• Transcribed page contents:

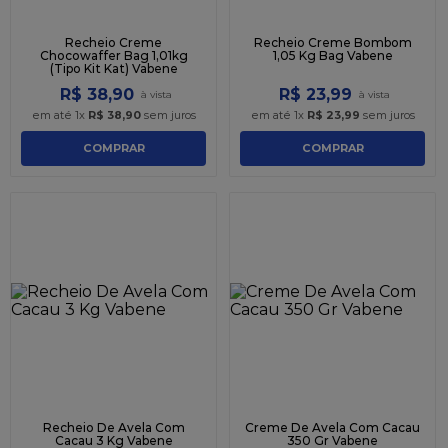
Recheio Creme
Recheio Creme Bombom
Chocowaffer Bag 1,01kg
1,05 Kg Bag Vabene
(Tipo Kit Kat) Vabene
R$
38
,
90
R$
23
,
99
em até
1
x
R$
38
,
90
sem juros
em até
1
x
R$
23
,
99
sem juros
COMPRAR
COMPRAR
Recheio De Avela Com
Creme De Avela Com Cacau
Cacau 3 Kg Vabene
350 Gr Vabene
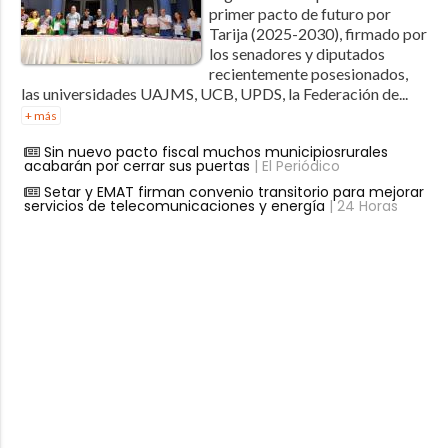
primer pacto de futuro por
Tarija (2025-2030), firmado por
los senadores y diputados
recientemente posesionados,
las universidades UAJMS, UCB, UPDS, la Federación de...
+ más
Sin nuevo pacto fiscal muchos municipiosrurales
acabarán por cerrar sus puertas
| El Periódico
Setar y EMAT firman convenio transitorio para mejorar
servicios de telecomunicaciones y energía
| 24 Horas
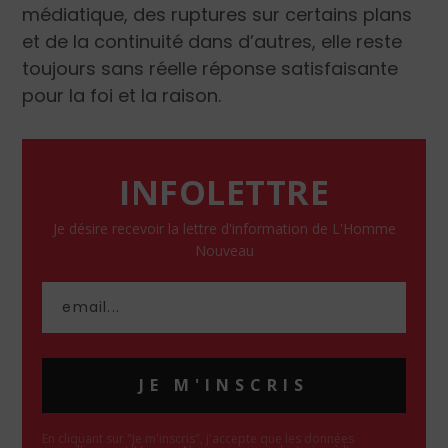
médiatique, des ruptures sur certains plans
et de la continuité dans d’autres, elle reste
toujours sans réelle réponse satisfaisante
pour la foi et la raison.
INFOLETTRE
Je désire recevoir la lettre d'information de L'Homme
Nouveau
JE M'INSCRIS
En cliquant sur "Je m'inscris", j'accepte que les données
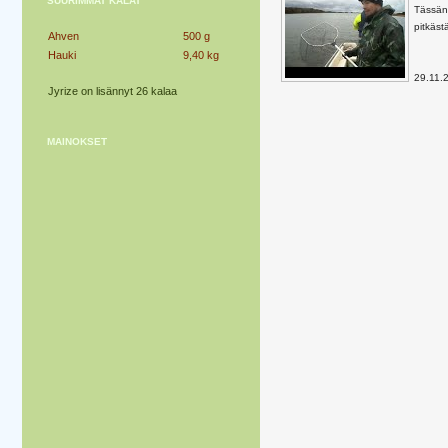
SUURIMMAT KALAT
Tässäny
pitkästä
Ahven
500 g
Hauki
9,40 kg
29.11.
Jyrize on lisännyt 26 kalaa
MAINOKSET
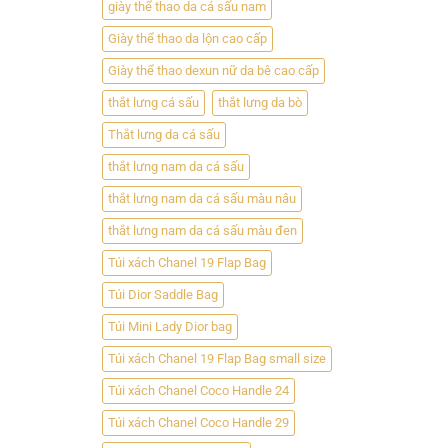
giày thể thao da cá sấu nam
Giày thể thao da lộn cao cấp
Giày thể thao dexun nữ da bê cao cấp
thắt lưng cá sấu
thắt lưng da bò
Thắt lưng da cá sấu
thắt lưng nam da cá sấu
thắt lưng nam da cá sấu màu nâu
thắt lưng nam da cá sấu màu đen
Túi xách Chanel 19 Flap Bag
Túi Dior Saddle Bag
Túi Mini Lady Dior bag
Túi xách Chanel 19 Flap Bag small size
Túi xách Chanel Coco Handle 24
Túi xách Chanel Coco Handle 29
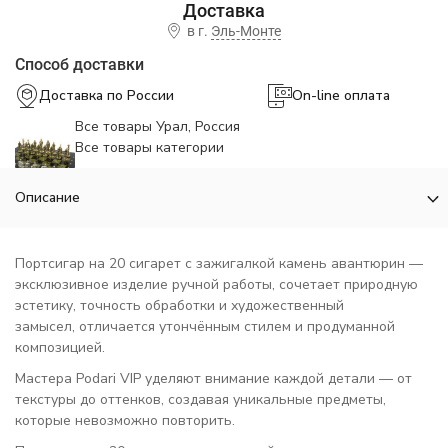
в г.
Эль-Монте
Способ доставки
Доставка по России
On-line оплата
Все товары Урал, Россия
Все товары категории
Описание
Портсигар на 20 сигарет с зажигалкой камень авантюрин —
эксклюзивное изделие ручной работы, сочетает природную
эстетику, точность обработки и художественный
замысел, отличается утончённым стилем и продуманной
композицией.
Мастера Podari VIP уделяют внимание каждой детали — от
текстуры до оттенков, создавая уникальные предметы,
которые невозможно повторить.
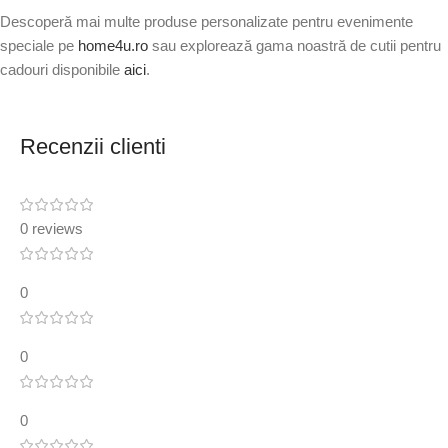
Descoperă mai multe produse personalizate pentru evenimente
speciale pe
home4u.ro
sau explorează gama noastră de cutii pentru
cadouri disponibile
aici
.
Recenzii clienti
0 reviews
0
0
0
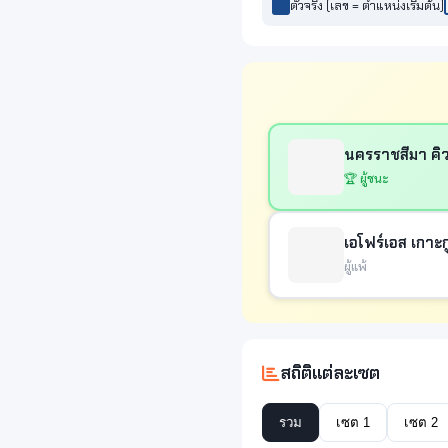
ตัวจริง (เลข = ตำแหน่งเริ่มต้น)
นครราชสีมา คิวม
🏆 ผู้ชนะ
เอโฟร์เอส เกาะ
ผู้แพ้
สถิติแต่ละเซต
รวม
เซต 1
เซต 2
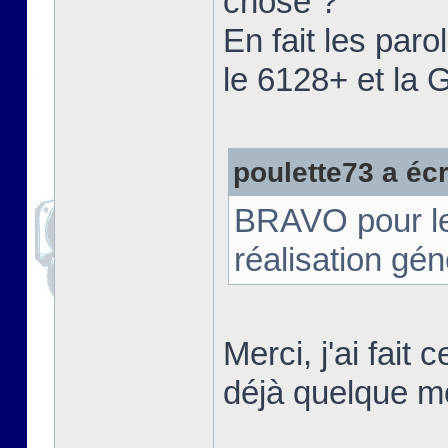
chose ?"
En fait les paro
le 6128+ et la
poulette73 a écri
BRAVO pour le t
réalisation gé
Merci, j'ai fait
déjà quelque m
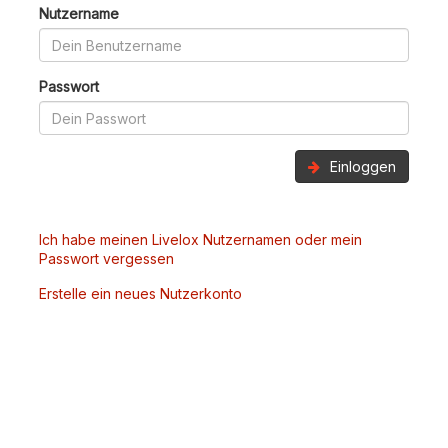
Nutzername
Passwort
Einloggen
Ich habe meinen Livelox Nutzernamen oder mein
Passwort vergessen
Erstelle ein neues Nutzerkonto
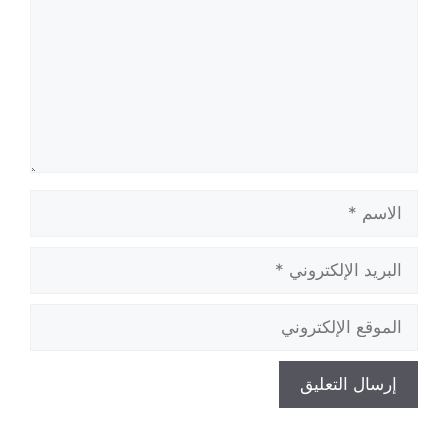
الاسم
البريد
الإلكتروني
الموقع
الإلكتروني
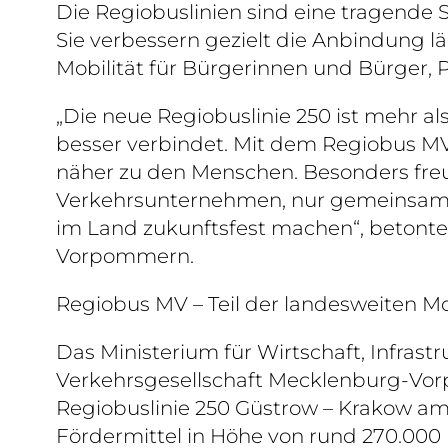
Die Regiobuslinien sind eine tragende 
Sie verbessern gezielt die Anbindung l
Mobilität für Bürgerinnen und Bürger, 
„Die neue Regiobuslinie 250 ist mehr al
besser verbindet. Mit dem Regiobus MV
näher zu den Menschen. Besonders fre
Verkehrsunternehmen, nur gemeinsam k
im Land zukunftsfest machen“, betonte
Vorpommern.
Regiobus MV – Teil der landesweiten Mo
Das Ministerium für Wirtschaft, Infrast
Verkehrsgesellschaft Mecklenburg-Vor
Regiobuslinie 250 Güstrow – Krakow am 
Fördermittel in Höhe von rund 270.000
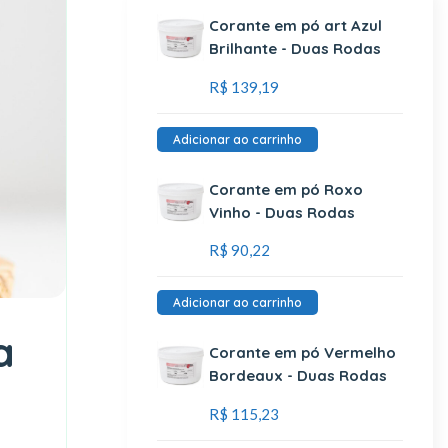
Corante em pó art Azul
Brilhante - Duas Rodas
R$
139,19
Adicionar ao carrinho
Corante em pó Roxo
Vinho - Duas Rodas
R$
90,22
Adicionar ao carrinho
a
Corante em pó Vermelho
Bordeaux - Duas Rodas
R$
115,23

• BRIEF:
From the line with "Regiobus MV – Teil der landesweiten Mo" down to the last line of the entries above, set down every line exactly, apart from the pictures.

• RESULT FOR THIS EXERCISE:
Regiobus MV – Teil der landesweiten Mo
Das Ministerium für Wirtschaft, Infrast
Verkehrsgesellschaft Mecklenburg-Vor
Regiobuslinie 250 Güstrow – Krakow am 
Fördermittel in Höhe von rund 270.000
Corante em pó art Azul
Brilhante - Duas Rodas
R$
139,19
Adicionar ao carrinho
Corante em pó Roxo
Vinho - Duas Rodas
R$
90,22
Adicionar ao carrinho
a
Corante em pó Vermelho
Bordeaux - Duas Rodas
R$
115,23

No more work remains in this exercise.